> [Data in this exercise]
_ _ _
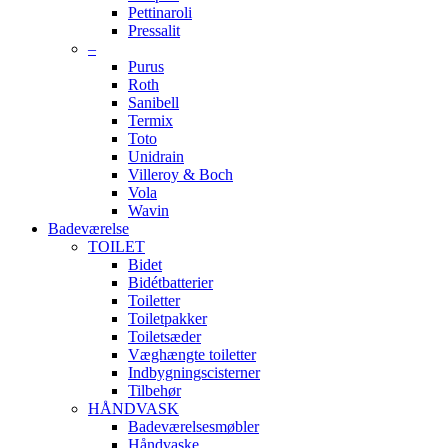
Pettinaroli
Pressalit
–
Purus
Roth
Sanibell
Termix
Toto
Unidrain
Villeroy & Boch
Vola
Wavin
Badeværelse
TOILET
Bidet
Bidétbatterier
Toiletter
Toiletpakker
Toiletsæder
Væghængte toiletter
Indbygningscisterner
Tilbehør
HÅNDVASK
Badeværelsesmøbler
Håndvaske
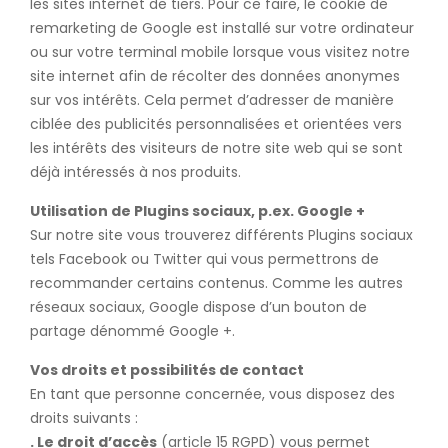
les sites internet de tiers. Pour ce faire, le cookie de
remarketing de Google est installé sur votre ordinateur
ou sur votre terminal mobile lorsque vous visitez notre
site internet afin de récolter des données anonymes
sur vos intérêts. Cela permet d’adresser de manière
ciblée des publicités personnalisées et orientées vers
les intérêts des visiteurs de notre site web qui se sont
déjà intéressés à nos produits.
Utilisation de Plugins sociaux, p.ex. Google +
Sur notre site vous trouverez différents Plugins sociaux
tels Facebook ou Twitter qui vous permettrons de
recommander certains contenus. Comme les autres
réseaux sociaux, Google dispose d’un bouton de
partage dénommé Google +.
Vos droits et possibilités de contact
En tant que personne concernée, vous disposez des
droits suivants :
. Le droit d’accès
(article 15 RGPD) vous permet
_ _ _
Filter the records above, keeping each line that contains the word "droits".

> [Answer to this task]
Vos droits et possibilités de contact
droits suivants :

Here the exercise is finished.